Trim or grind his nails once a month, check his eyes and gums weekly, and if recommended by your vet brush his teeth.
Just like with the shampoo you should use toothbrushes that are designed for dogs.
Introduce your Finnish Spitz to being brushed and handles when he is a puppy. This way, he will get used to being handled and won’t see grooming as a negative experience. Always serve a treat after every grooming session.
Finnish Spitz Health
Getting a dog is always a serious decision. Not only that you get to walk the dog, explore the city with him, but you get to play and have a friend for years to come.
Yet, getting a dog is a lot about responsibility, planning, and dealing with unplanned situations. This is why dog insurance is a major thing to think about.
Owning a dog means providing the best care for him, keeping him healthy and long-living. In other words, owning a dog means caring for his health.
If you are getting a puppy you should deal only with responsible dog breeders.
This way you will get a puppy with medical documentation saying that he is healthy. If you are adopting from a local shelter, you will know the exact condition of the dog.
In both cases, you will be informed of the dog’s current well-being and possible health issues in the future. That being said, below are conditions that may appear in this breed.
This doesn’t mean that your Finnish Spitz will get any of these issues. No, it just means that you should bane informed on certain health topics and do your best to prevent them.

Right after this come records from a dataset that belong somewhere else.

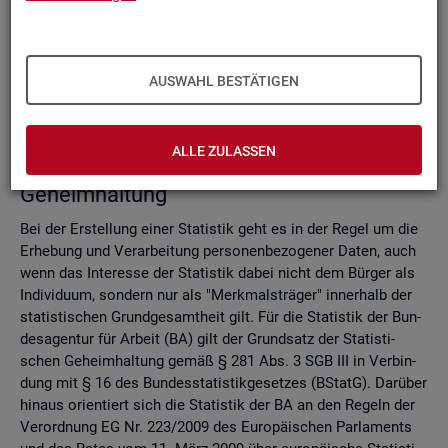
Do­mi­nanz­re­gel
Ver­fah­ren zur Si­cher­stel­lung der sta­tis­ti­schen Ge­heim­hal­
tung
Zell­sper­rungs­ver­fah­ren
AUSWAHL BESTÄTIGEN
Run­dungs­ver­fah­ren
Ver­gleich der Ver­fah­ren
ALLE ZULASSEN
Recht­li­che Grund­la­gen der sta­tis­ti­schen
Ge­heim­hal­tung
Bei der Er­stel­lung einer Sta­tis­tik geht es in der Regel um die
Er­he­bung und Ver­ar­bei­tung per­so­nen­be­zo­ge­ner Daten, auch
wenn das In­ter­es­se der Sta­tis­tik dabei nicht dem Bür­ger als
In­di­vi­du­um, son­dern nur als "Merk­mals­trä­ger" in­ner­halb der
sta­tis­ti­schen Grund­ge­samt­heit gilt. Für die Sta­tis­tik der Bun­
des­agen­tur für Ar­beit (BA) gilt der Grund­satz der Sta­tis­ti­
schen Ge­heim­hal­tung gemäß § 281 Abs. 3 SGB III in Ver­bin­
dung mit § 16 des Bun­des­sta­tis­tik­ge­set­zes (BStatG). Dar­über
hin­aus ori­en­tiert sich die Sta­tis­tik der BA an den Re­geln der
Ver­ord­nung EG Nr. 223/2009 des Eu­ro­päi­schen Par­la­ments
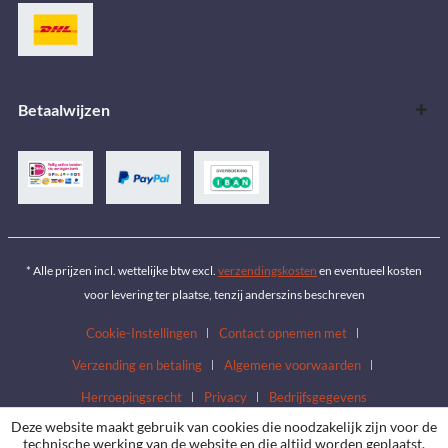
Betaalwijzen
* Alle prijzen incl. wettelijke btw excl.
verzendingskosten
en eventueel kosten
voor levering ter plaatse, tenzij anderszins beschreven
Cookie-Instellingen
Contact opnemen met
Verzending en betaling
Algemene voorwaarden
Herroepingsrecht
Privacy
Bedrijfsgegevens
Deze website maakt gebruik van cookies die noodzakelijk zijn voor de
technische werking van de website en die altijd worden geplaatst.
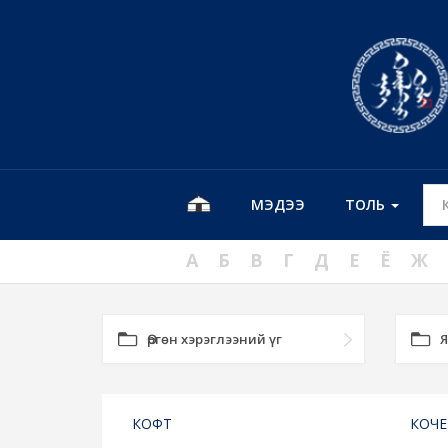
МЭДЭЭ
ТОЛЬ
А
Б
В
Г
Д
Е
Ё
Ж
Өргөн хэрэглээний үг
Я
КОФТ
КОЧЕ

Here is what you can see in this breed health-wise:
- Hip Dysplasia
- Patellar luxation
To get the most of your dog ownership, do your best. Do your best to provide the best care possible, enable the safest surrounding, and to bring the best games all day long.
If you manage to provide high-quality food, proper care, and regular veterinary check-ups, you can expect to spend a minimum of 12 years with your Finnish Spitz.